Across Georgia today, parents storm school board meetings to read aloud from what they deem pornographic passages in books in school libraries. Yet, children now can access sexual photos and videos via the phones in their back pockets.
And they are looking.
A recent survey and report by Common Sense Media found three-quarters of teens have viewed pornography online by the age of 17 — and some have seen it by age 10 or even younger.
“The results of this research confirm a very important point: It’s time for us to talk about pornography. We need to consider conversations with teens about pornography the same way we think of conversations about sex, social media, drug and alcohol use, and more,” said Jim Steyer, founder and CEO of Common Sense Media in a statement.

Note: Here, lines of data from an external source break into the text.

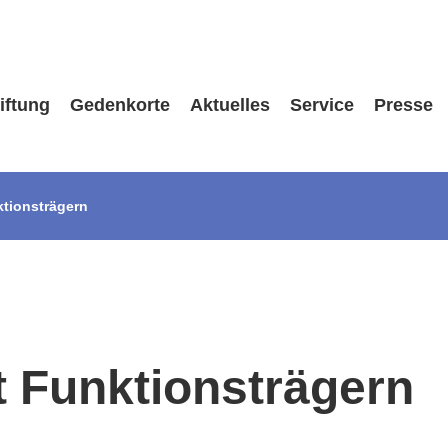
iftung
Gedenkorte
Aktuelles
Service
Presse
tionsträgern
 Funktionsträgern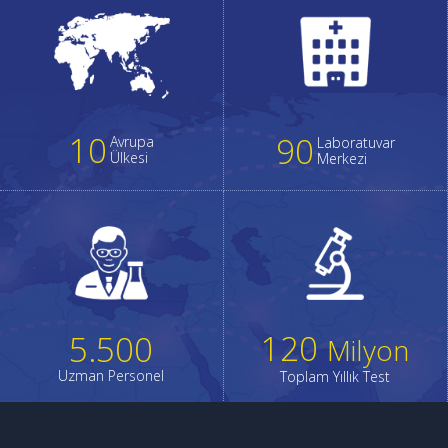
10
90
Avrupa
Laboratuvar
Ülkesi
Merkezi
120
5.500
Milyon
Uzman Personel
Toplam Yıllık Test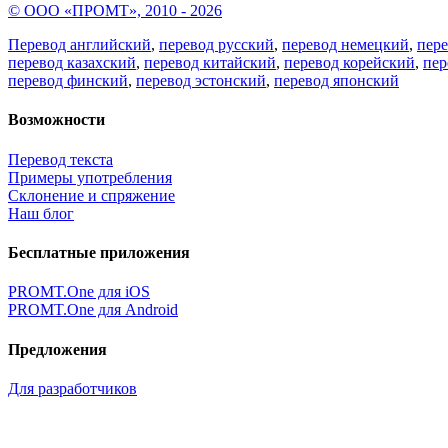
© ООО «ПРОМТ», 2010 - 2026
Перевод английский
,
перевод русский
,
перевод немецкий
,
пер
перевод казахский
,
перевод китайский
,
перевод корейский
,
пер
перевод финский
,
перевод эстонский
,
перевод японский
Возможности
Перевод текста
Примеры употребления
Склонение и спряжение
Наш блог
Бесплатные приложения
PROMT.One для iOS
PROMT.One для Android
Предложения
Для разработчиков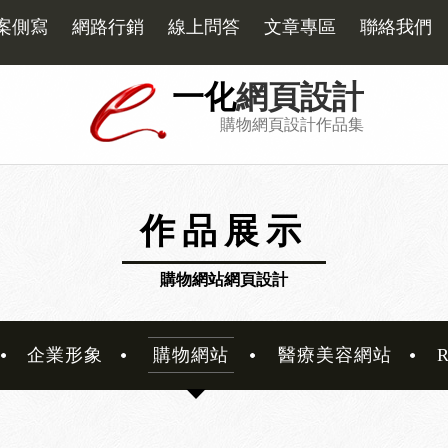
案側寫
網路行銷
線上問答
文章專區
聯絡我們
一化
網頁設計
購物網頁設計作品集
作品展示
購物網站網頁設計
企業形象
購物網站
醫療美容網站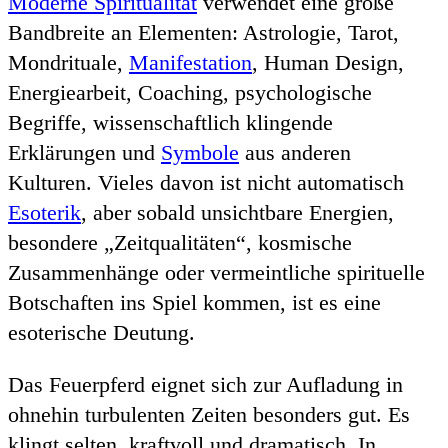
Moderne Spiritualität
verwendet eine große
Bandbreite an Elementen: Astrologie, Tarot,
Mondrituale,
Manifestation
, Human Design,
Energiearbeit, Coaching, psychologische
Begriffe, wissenschaftlich klingende
Erklärungen und
Symbole
aus anderen
Kulturen. Vieles davon ist nicht automatisch
Esoterik
, aber sobald unsichtbare Energien,
besondere „Zeitqualitäten“, kosmische
Zusammenhänge oder vermeintliche spirituelle
Botschaften ins Spiel kommen, ist es eine
esoterische Deutung.
Das Feuerpferd eignet sich zur Aufladung in
ohnehin turbulenten Zeiten besonders gut. Es
klingt selten, kraftvoll und dramatisch. In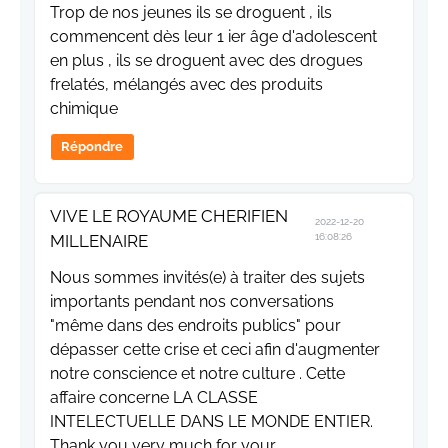
Trop de nos jeunes ils se droguent , ils
commencent dès leur 1 ier âge d'adolescent
en plus , ils se droguent avec des drogues
frelatés, mélangés avec des produits
chimique
Répondre
VIVE LE ROYAUME CHERIFIEN
2022-12-20
MILLENAIRE
16:08:26
Nous sommes invités(e) à traiter des sujets
importants pendant nos conversations
"même dans des endroits publics" pour
dépasser cette crise et ceci afin d'augmenter
notre conscience et notre culture . Cette
affaire concerne LA CLASSE
INTELECTUELLE DANS LE MONDE ENTIER.
Thank you very much for your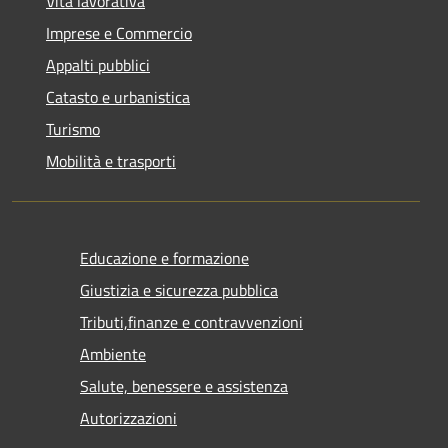
Vita lavorativa
Imprese e Commercio
Appalti pubblici
Catasto e urbanistica
Turismo
Mobilità e trasporti
Educazione e formazione
Giustizia e sicurezza pubblica
Tributi,finanze e contravvenzioni
Ambiente
Salute, benessere e assistenza
Autorizzazioni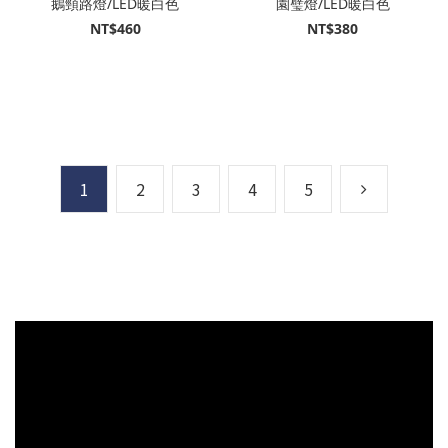
鵝頸路燈/LED暖白色
園璧燈/LED暖白色
NT$460
NT$380
1
2
3
4
5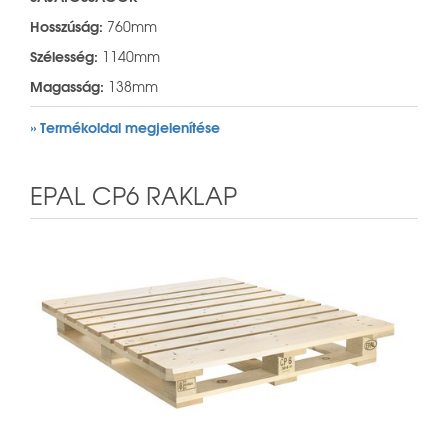
Hosszúság:
760mm
Szélesség:
1140mm
Magasság:
138mm
» Termékoldal megjelenítése
EPAL CP6 RAKLAP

Today, 88% of teens have or have access to a smartphone. It is not only simpler for them to access porn, it’s also easier to share it with friends without parents having any clue. Among the teens in the survey, more than half reported first seeing online pornography at age 13 or younger, including 15% who saw porn before they turned 11.
This is not an American phenomenon. In a 2017 study out of Australia, 44% of children aged 9-16 had encountered sexual images in the last month. A 2016 United Kingdom study found 53% of 11-16-year-olds had seen online pornography at least once, with the vast majority doing so before the age of 14.
According to the Common Sense survey, some exposure to porn occurs accidentally through surfing the web, a search engine result, an online ad or social media. But the survey found many teens seek out online pornography intentionally.
Studies suggest online porn has become a de facto source of sex education for kids now, providing the explicit information that is often missing from sanitized sex ed classes. Several large metro Atlanta districts including Gwinnett use a middle and high school abstinence-centered curriculum called “Choosing the Best.” (Gwinnett is considering a new program that will provide more comprehensive lessons about consent, contraceptives and gender and sexual identity.)
Some kids are choosing the internet to supplement their grasp of sex and sexuality. The Common Sense survey found that, while teens said they consume pornography for a wide variety of reasons, a desire to better understand their own sexual preferences topped the list of rationales.
Psychology professor Melissa L. Whitson of the University of New Haven said adults often direct children to look up questions about geography or history on the internet. So, we should not be surprised when children take their natural curiosity about sex to the internet as well.
While children’s curiosity around sex is normal, it can be a problem if they lack any other information about sex and healthy relations beyond the internet, said Whitson in a telephone interview.
Because some of what they see can be troubling.
The majority of teens who viewed porn reported seeing aggressive or violent scenes, including what appeared to be rape, choking, or someone in pain. Teens in the Common Sense survey also said they witnessed racial and ethnic stereotypes. Black students were especially likely to report seeing stereotypical portrayal of their identity in pornography made them feel “disgusted” (25%) or “self-conscious” (21%).
Parents should open the lines of communication around what kids may be seeing online, she said. Even with younger children, Whitson advised, “Parents can ask them if they ever come across people kissing. Their kids may tell them they haven’t seen any of that, but now the kids know it’s something they can come to their parents about.”